Naum, 173 W.Va. 510, 318 S.E.2d 454 (1984) (holding that county commission
has fiscal responsibility to provide prosecuting attorney with sufficient staff
for duties of office). While we are convinced that the trial judge, in inserting
staff-related directives in the contempt order, was acting solely out of concern
for the best interests of the children placed in the state's custody pursuant
to our abuse and neglect laws, and that his actions were certainly driven by
the lack of action taken by the previous
administration's DHHR officers, (See
footnote 17) we simply lack the authority to address the employment
terms of the Department's staff _ issues that are unquestionably administrative
in nature. (See footnote
18) Those functions are solely in the realm of the executive branch
of government.
With regard to the issue raised by the Department
concerning the lack of service of process effected on the individual agency officials (See
footnote 19) who were named in the contempt order, we find this argument
less than compelling. The crux of the contempt order was to resolve the immediate
issues of visitation and drug testing in the Brandon case and to remedy the unfilled
Child Protective Services positions. In not providing the individually
named agency heads with separate service of process of the contempt proceedings,
DHHR suggests that due process standards of notice and an opportunity to be
heard were violated. See generally, In Re Yoho, 171 W.Va. 625, 629-30,
301 S.E.2d 581, 586 (1983).
Critically, as the guardian ad litem notes,
these officials were never subject to any sanctions in connection with the contempt
finding. Moreover, there is no question that they were aware of the staff shortage
situation at the Martinsburg office. The circuit court merely named these individuals
in recognition of the fact that an organization such as DHHR can only act through
its officials. We presume that the circuit court's naming of these individuals
in the contempt order was intended solely for the purpose of resolving the staff
shortage in an expedited fashion. Rather than seeking to impose any form of individualized
sanctions against these agency officials, the trial court was attempting to get
the necessary players _ those with hiring powers _ on board immediately.

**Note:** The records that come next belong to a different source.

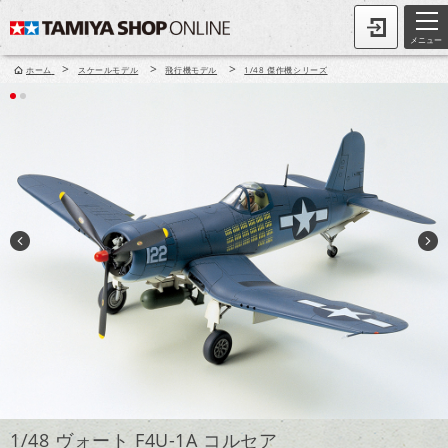
メニュー
>
>
>
ホーム
スケールモデル
飛行機モデル
1/48 傑作機シリーズ
1/48 ヴォート F4U-1A コルセア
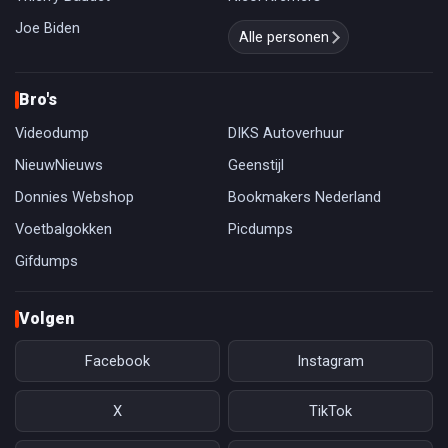
Joe Biden
Alle personen
Bro's
Videodump
DIKS Autoverhuur
NieuwNieuws
Geenstijl
Donnies Webshop
Bookmakers Nederland
Voetbalgokken
Picdumps
Gifdumps
Volgen
Facebook
Instagram
X
TikTok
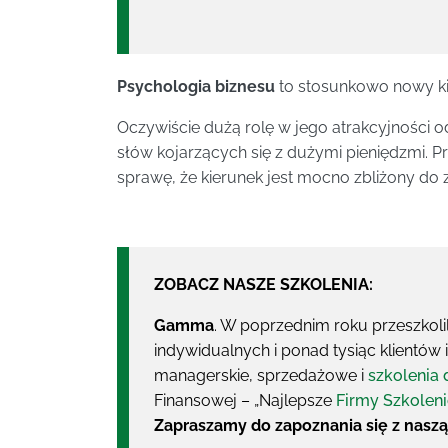
Psychologia biznesu
to stosunkowo nowy kie
Oczywiście dużą rolę w jego atrakcyjności 
słów kojarzących się z dużymi pieniędzmi. Pr
sprawę, że kierunek jest mocno zbliżony do 
ZOBACZ NASZE SZKOLENIA:
Gamma
. W poprzednim roku przeszkoli
indywidualnych i ponad tysiąc klientów
managerskie, sprzedażowe i
szkolenia 
Finansowej – „Najlepsze
Firmy Szkolen
Zapraszamy do zapoznania się z naszą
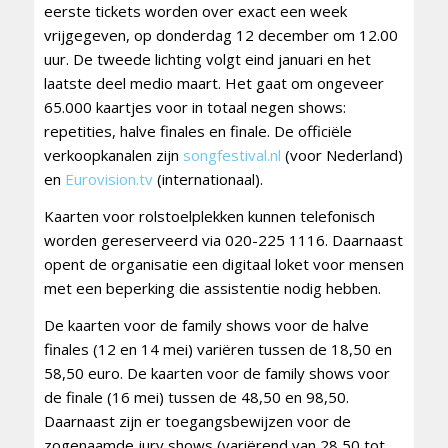
eerste tickets worden over exact een week
vrijgegeven, op donderdag 12 december om 12.00
uur. De tweede lichting volgt eind januari en het
laatste deel medio maart. Het gaat om ongeveer
65.000 kaartjes voor in totaal negen shows:
repetities, halve finales en finale. De officiële
verkoopkanalen zijn
songfestival.nl
(voor Nederland)
en
Eurovision.tv
(internationaal).
Kaarten voor rolstoelplekken kunnen telefonisch
worden gereserveerd via 020-225 1116. Daarnaast
opent de organisatie een digitaal loket voor mensen
met een beperking die assistentie nodig hebben.
De kaarten voor de family shows voor de halve
finales (12 en 14 mei) variëren tussen de 18,50 en
58,50 euro. De kaarten voor de family shows voor
de finale (16 mei) tussen de 48,50 en 98,50.
Daarnaast zijn er toegangsbewijzen voor de
zogenaamde jury shows (variërend van 28,50 tot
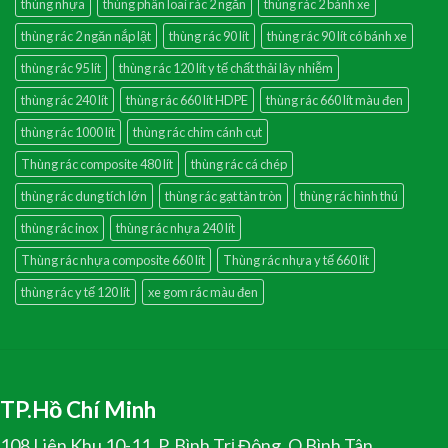
thùng nhựa
thùng phân loai rác 2 ngăn
thùng rác 2 bánh xe
thùng rác 2 ngăn nắp lật
thùng rác 90 lít
thùng rác 90 lít có bánh xe
thùng rác 95 lít
thùng rác 120 lít y tế chất thải lây nhiễm
thùng rác 240 lít
thùng rác 660 lít HDPE
thùng rác 660 lít màu đen
thùng rác 1000 lít
thùng rác chim cánh cụt
Thùng rác composite 480 lít
thùng rác cá chép
thùng rác dung tích lớn
thùng rác gạt tàn tròn
thùng rác hình thú
thùng rác inox
thùng rác nhựa 240 lít
Thùng rác nhựa composite 660 lít
Thùng rác nhựa y tế 660 lít
thùng rác y tế 120 lít
xe gom rác màu đen
TP.Hồ Chí Minh
108 Liên Khu 10-11, P. Bình Trị Đông, Q.Bình Tân,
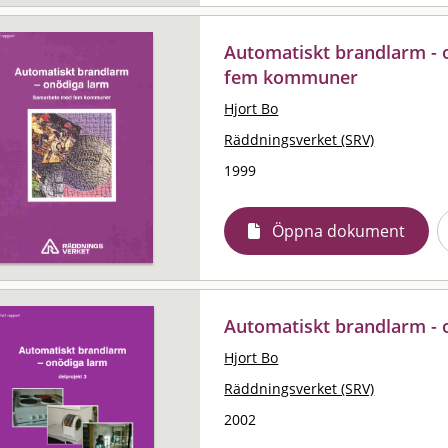
Automatiskt brandlarm - 
fem kommuner
Hjort Bo
Räddningsverket (SRV)
1999
Öppna dokument
Automatiskt brandlarm - o
Hjort Bo
Räddningsverket (SRV)
2002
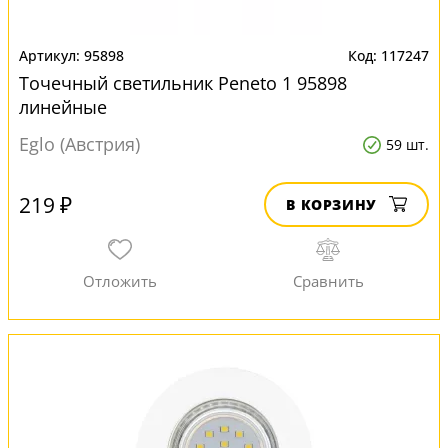
95898
117247
Точечный светильник Peneto 1 95898
линейные
Eglo (Австрия)
59 шт.
219 ₽
В КОРЗИНУ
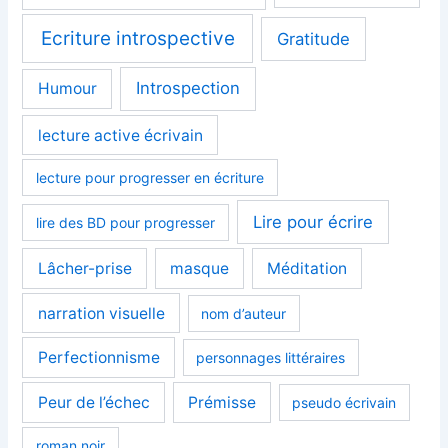
Ecriture introspective
Gratitude
Introspection
Humour
lecture active écrivain
lecture pour progresser en écriture
Lire pour écrire
lire des BD pour progresser
Lâcher-prise
masque
Méditation
narration visuelle
nom d’auteur
Perfectionnisme
personnages littéraires
Peur de l’échec
Prémisse
pseudo écrivain
roman noir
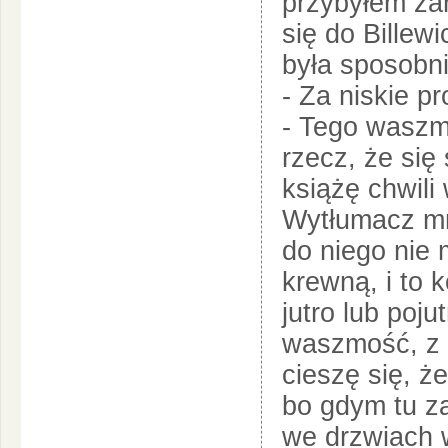
przybyłem zar
się do Billew
była sposobni
- Za niskie pr
- Tego waszm
rzecz, że się
książę chwili 
Wytłumacz mn
do niego nie 
krewną, i to 
jutro lub poj
waszmość, z 
cieszę się, ż
bo gdym tu z
we drzwiach w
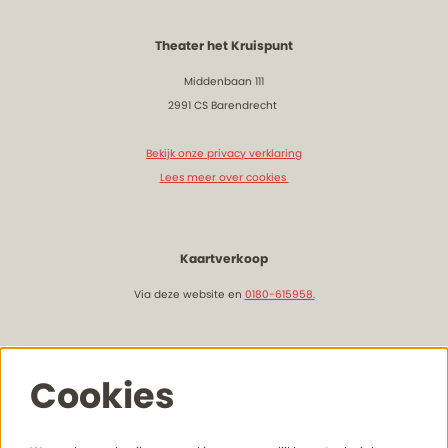
Theater het Kruispunt
Middenbaan 111
2991 CS Barendrecht
Bekijk onze privacy verklaring
Lees meer over cookies
Kaartverkoop
Via deze website en
0180-615958.
Openingstijden & bereikbaarheid
Cookies
Lees hier meer onze actuele openingstijden
en bereikhaarheid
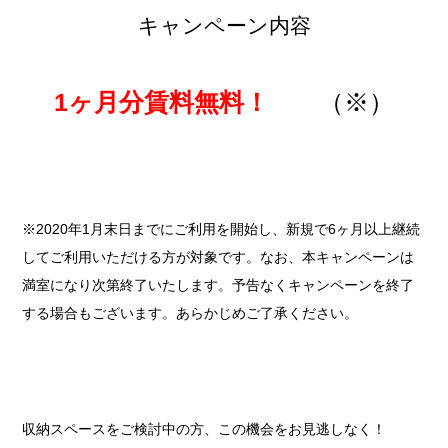
キャンペーン内容
1ヶ月分賃料無料！
（※）
※2020年1月末日までにご利用を開始し、新規で6ヶ月以上継続
してご利用いただける方が対象です。なお、本キャンペーンは
満室になり次第終了いたします。予告なくキャンペーンを終了
する場合もございます。あらかじめご了承ください。
収納スペースをご検討中の方、この機会をお見逃しなく！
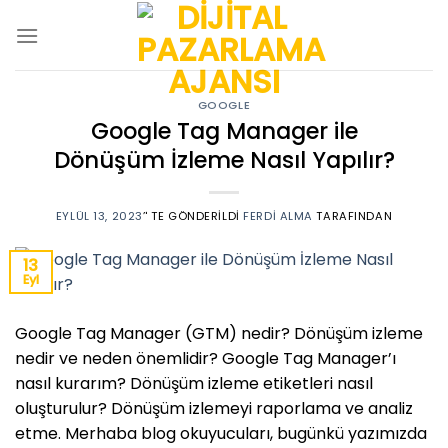
Skip
to
content
GOOGLE
Google Tag Manager ile
Dönüşüm İzleme Nasıl Yapılır?
EYLÜL 13, 2023
’' TE GÖNDERILDI
FERDI ALMA
TARAFINDAN
13
Eyl
Google Tag Manager (GTM) nedir? Dönüşüm izleme
nedir ve neden önemlidir? Google Tag Manager’ı
nasıl kurarım? Dönüşüm izleme etiketleri nasıl
oluşturulur? Dönüşüm izlemeyi raporlama ve analiz
etme. Merhaba blog okuyucuları, bugünkü yazımızda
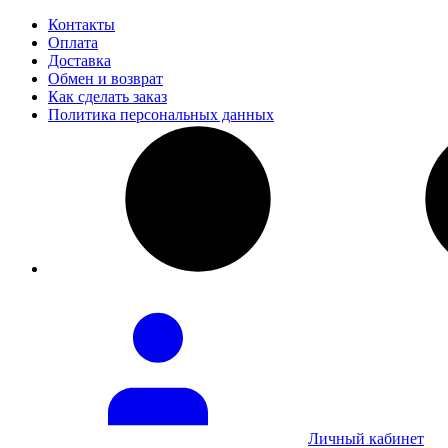
Контакты
Оплата
Доставка
Обмен и возврат
Как сделать заказ
Политика персональных данных
Личный кабинет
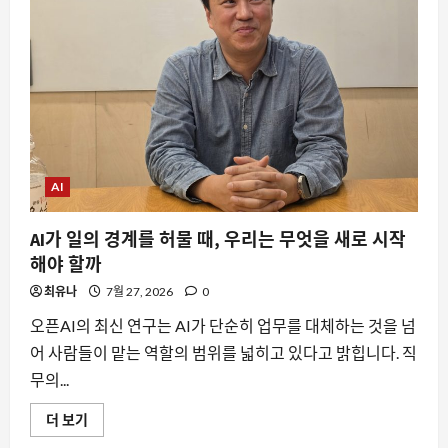
에
공
개
되
며
AI
업
계
가
주
목
하
는
AI
이
유
에
AI가 일의 경계를 허물 때, 우리는 무엇을 새로 시작
대
해
해야 할까
더
읽
최유나
어
7월 27, 2026
0
보
기
오픈AI의 최신 연구는 AI가 단순히 업무를 대체하는 것을 넘
어 사람들이 맡는 역할의 범위를 넓히고 있다고 밝힙니다. 직
무의...
AI
더 보기
가
일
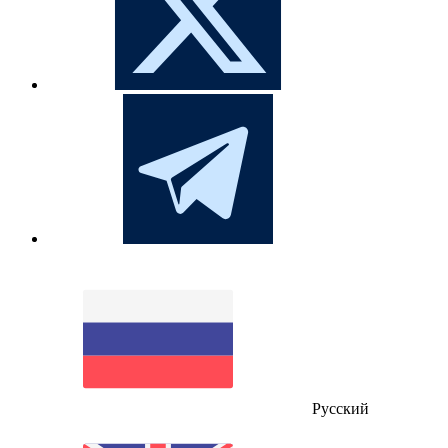
Русский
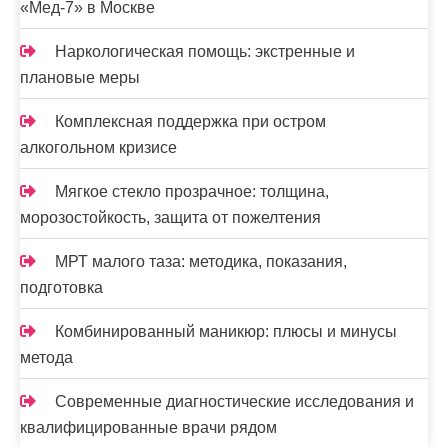
«Мед-7» в Москве
Наркологическая помощь: экстренные и
плановые меры
Комплексная поддержка при остром
алкогольном кризисе
Мягкое стекло прозрачное: толщина,
морозостойкость, защита от пожелтения
МРТ малого таза: методика, показания,
подготовка
Комбинированный маникюр: плюсы и минусы
метода
Современные диагностические исследования и
квалифицированные врачи рядом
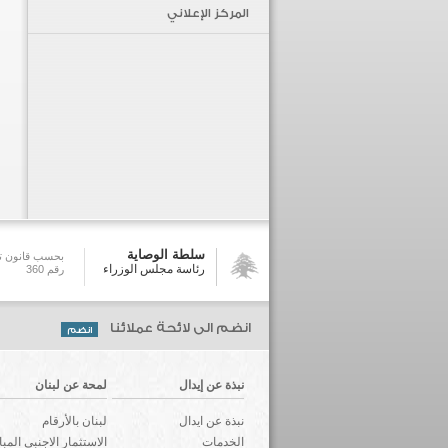
المركز الإعلاني
سلطة الوصاية
بحسب قانون تش
رئاسة مجلس الوزراء
رقم 360
انضم الى لائحة عملائنا
نبذة عن إيدال
لمحة عن لبنان
نبذة عن ايدال
لبنان بالأرقام
الخدمات
الاستثمار الاجنبي المب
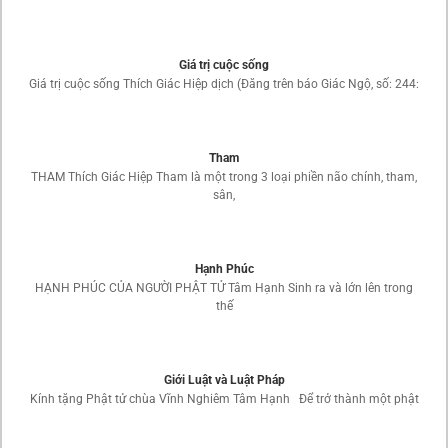
Giá trị cuộc sống
Giá trị cuộc sống Thích Giác Hiệp dịch (Đăng trên báo Giác Ngộ, số: 244:
Tham
THAM Thích Giác Hiệp Tham là một trong 3 loại phiền não chính, tham,
sân,
Hạnh Phúc
HẠNH PHÚC CỦA NGƯỜI PHẬT TỬ Tâm Hạnh Sinh ra và lớn lên trong
thế
Giới Luật và Luật Pháp
Kính tặng Phật tử chùa Vĩnh Nghiêm Tâm Hạnh Để trở thành một phật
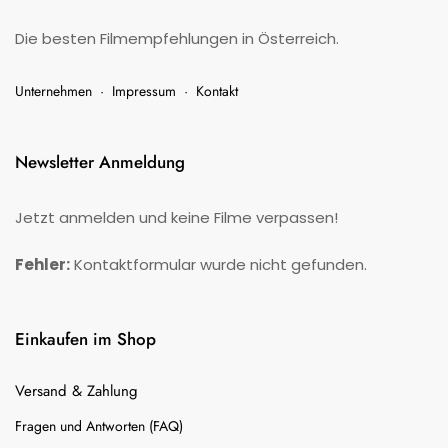
Die besten Filmempfehlungen in Österreich.
Unternehmen
·
Impressum
·
Kontakt
Newsletter Anmeldung
Jetzt anmelden und keine Filme verpassen!
Fehler:
Kontaktformular wurde nicht gefunden.
Einkaufen im Shop
Versand & Zahlung
Fragen und Antworten (FAQ)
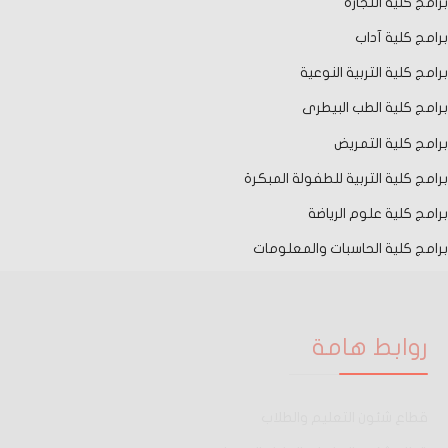
برامج كلية التجارة
برامج كلية آداب
برامج كلية التربية النوعية
برامج كلية الطب البيطرى
برامج كلية التمريض
برامج كلية التربية للطفولة المبكرة
برامج كلية علوم الرياضة
برامج كلية الحاسبات والمعلومات
روابط هامة
قطاع شئون التعليم والطلاب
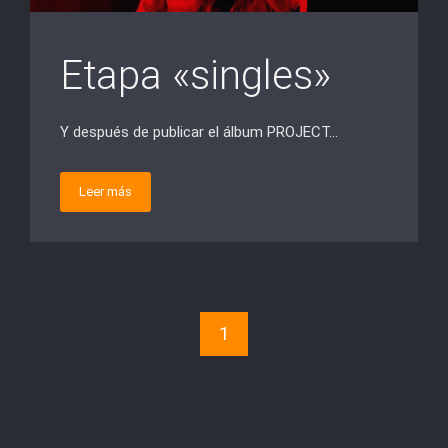
Etapa «singles»
Y después de publicar el álbum PROJECT…
Leer más
1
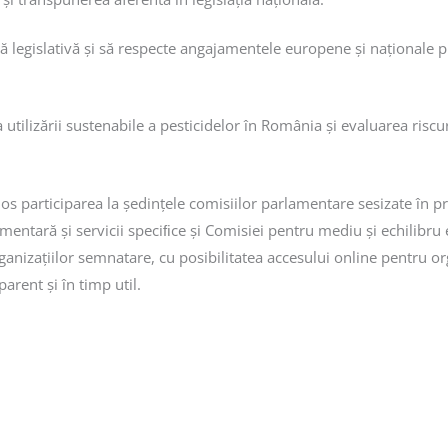
ă legislativă și să respecte angajamentele europene și naționale p
izării sustenabile a pesticidelor în România și evaluarea riscurilo
uos participarea la ședințele comisiilor parlamentare sesizate în p
limentară și servicii speciﬁce și Comisiei pentru mediu și echilibru 
anizațiilor semnatare, cu posibilitatea accesului online pentru orga
arent și în timp util.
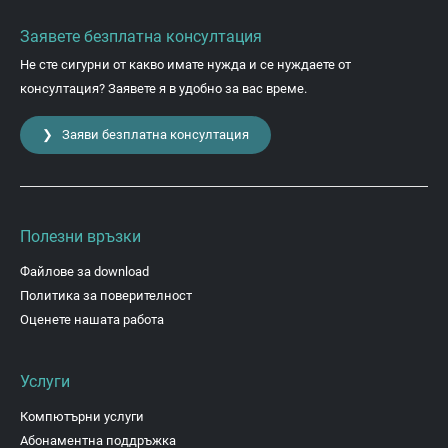
Заявете безплатна консултация
Не сте сигурни от какво имате нужда и се нуждаете от
консултация? Заявете я в удобно за вас време.
❯ Заяви безплатна консултация
Полезни връзки
Файлове за download
Политика за поверителност
Оценете нашата работа
Услуги
Компютърни услуги
Абонаментна поддръжка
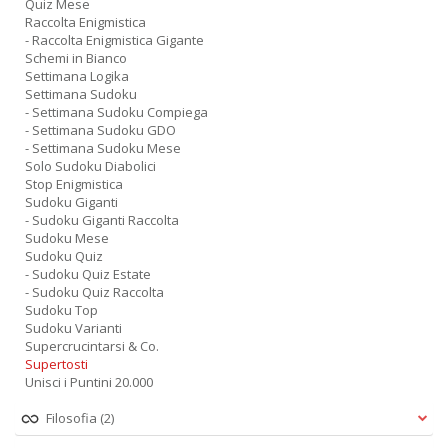
Quiz Mese
Raccolta Enigmistica
- Raccolta Enigmistica Gigante
Schemi in Bianco
Settimana Logika
Settimana Sudoku
- Settimana Sudoku Compiega
- Settimana Sudoku GDO
- Settimana Sudoku Mese
Solo Sudoku Diabolici
Stop Enigmistica
Sudoku Giganti
- Sudoku Giganti Raccolta
Sudoku Mese
Sudoku Quiz
- Sudoku Quiz Estate
- Sudoku Quiz Raccolta
Sudoku Top
Sudoku Varianti
Supercrucintarsi & Co.
Supertosti
Unisci i Puntini 20.000
Filosofia
(2)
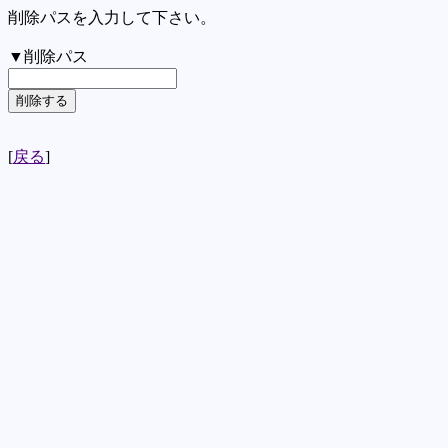
削除パスを入力して下さい。
▼削除パス
[
戻る
]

While the better practice is always to adhere
to procedural requirements which necessarily include due process protections,
in this case the lack of any sanctions against the agency heads combined with
the fact that the agency itself was clearly a party to this proceeding who received
full notice and an opportunity to be heard, suggest that the lack of individual
service does not render the contempt order fatally defective. (See
footnote 20) Because these
individuals were named in their professional capacities, they did not incur
any expenses for legal representation. In short, we can find no prejudice to
have been sustained as a result of the inclusion of the individual DHHR officers
in the contempt order.
We are similarly unpersuaded by the Department's
argument that the trial court violated the notice provisions included in West
Virginia Code § 55-17-1 (2002). That chapter was enacted to codify the procedures
to be used in certain civil actions filed against state government agencies
and their officials. W.Va. Code § 55-17-1(b). Consequently, chapter
55 is inapplicable to the case sub judice as the contempt proceeding arose
out of an abuse and neglect matter _ a proceeding initiated by a government agency.
Given the
inapposite nature of that chapter of the Code to the matter before us, we do
not further address this issue.
Based on the foregoing, we determine that
DHHR has fully complied with the portions of the contempt ruling issued by the
Circuit Court of Berkeley County that are properly within its power and authority
to act. Accordingly, we remand this matter to the circuit court for entry of
an order finding that the Department has purged itself of the contempt rulings
contained in the January 26 and February 7, 2005, orders and dismissing this
contempt action from the docket of the trial court.